New imaging technology using one of the world's smallest flexible microscopes enables physicians to look--at the cellular level--at living, moving tissue in the lungs and gastrointestinal tract so they can make a rapid diagnosis or carefully select tissue for biopsy.

With the probe-based, confocal, laser-endomicroscopy system known as Cellvizio®, which is used through a standard endoscope or bronchoscope, University of Chicago physicians can examine tissue in the gastrointestinal tract or look deep into the lungs to examine and assess early stages of disease.

With magnification 500 to 1,000 times that of a standard scope and 10 to 50 times that of a magnifying scope, the Cellvizio system, one of about 40 in the United States, can help doctors distinguish between normal and cancerous tissue without taking samples. If they do need samples, the probe helps them collect exactly the tissue they need for a biopsy rather than extracting multiple samples from the general vicinity of suspected disease.

"Until now, if we found suspicious tissue during a diagnostic procedure, we had to take out tissue almost randomly and send it to a laboratory for analysis," said Irving Waxman, MD, professor of medicine and surgery at the University of Chicago, the first center in Illinois to use the system. "This meant that cancerous tissue could be missed."

"With this scope," said Waxman, "we can pinpoint abnormal tissue during the initial diagnostic exam, remove it, and then go back to be certain that we got what we needed."

The tiny microscope, produced by Mauna Kea Technologies of Paris, France, (known as Cellvizio in the U.S.) is approved by the Food & Drug Administration for use in the gastrointestinal tract and lungs. It consists of a laser light system coupled with a miniprobe made of tens of thousands of individual optical fibers capped by microlenses. The scope is only 2.5 mm in diameter, small enough to pass through accessory channels on most standard GI or pulmonary scopes. Specialists worldwide have used the device for more than 3,000 procedures to date.

The tiny flexible device is inserted through a channel in a standard scope. The tip is placed on the tissue to be examined. It sends back 12 high-resolution video images per second. By adjusting the focus, the probe can also provide clear, detailed images of tissue slightly beneath the surface.
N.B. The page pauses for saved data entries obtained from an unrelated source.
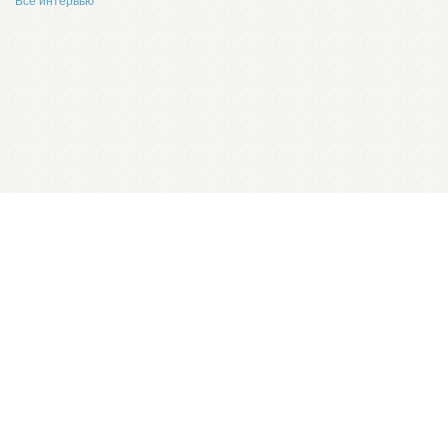
Все интервью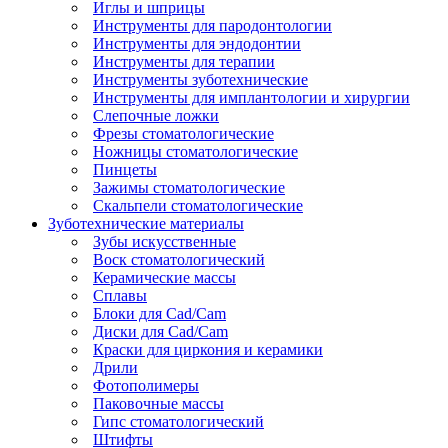
Иглы и шприцы
Инструменты для пародонтологии
Инструменты для эндодонтии
Инструменты для терапии
Инструменты зуботехнические
Инструменты для имплантологии и хирургии
Слепочные ложки
Фрезы стоматологические
Ножницы стоматологические
Пинцеты
Зажимы стоматологические
Скальпели стоматологические
Зуботехнические материалы
Зубы искусственные
Воск стоматологический
Керамические массы
Сплавы
Блоки для Cad/Cam
Диски для Cad/Cam
Краски для циркония и керамики
Дрили
Фотополимеры
Паковочные массы
Гипс стоматологический
Штифты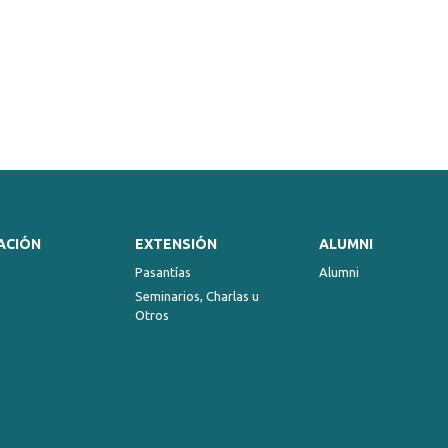
ACIÓN
EXTENSIÓN
ALUMNI
Pasantías
Alumni
Seminarios, Charlas u
Otros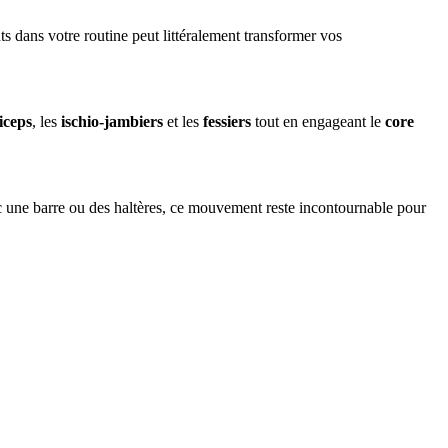
nts dans votre routine peut littéralement transformer vos
iceps
, les
ischio-jambiers
et les
fessiers
tout en engageant le
core
c une barre ou des haltères, ce mouvement reste incontournable pour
Recent studies have demonstrated the value of the technology in multiple areas. "We currently use it to identify precancerous areas in Barrett's esophagus (the major risk factor for esophageal cancer) for improved detection and targeting of minimally invasive endoscopic therapy," said Vani Konda, MD, instructor of medicine at the University of Chicago. "The technology can also be applied in the colon, bile duct and pancreas to try to differentiate cancer from inflammatory (benign) disorders."

The microscope does a good job of catching early cancers and diagnosing them immediately, without having to wait for a pathology report, according to Mauna Kea Chief Executive Sacha Loiseau. "It's especially useful in getting into tiny bile ducts," he adds.

"Detailed microscopic images of the esophagus or the bile ducts can help us reduce the risk of biopsy-related complications," said Waxman. "By identifying in vivo the area of interest we can move right then to follow with a therapeutic application."

"The tiny miniprobe can also be inserted through the bronchoscope and extended well into the lungs, even to the smaller branches of the bronchial tree," said pulmonologist Kyle Hogarth, MD, FCCP, assistant professor of medicine and director of bronchoscopy at the University of Chicago. "Better visualization could help us perform fewer, more-targeted biopsies," he said. "It lets us examine and sample tissues that were previously inaccessible without surgery."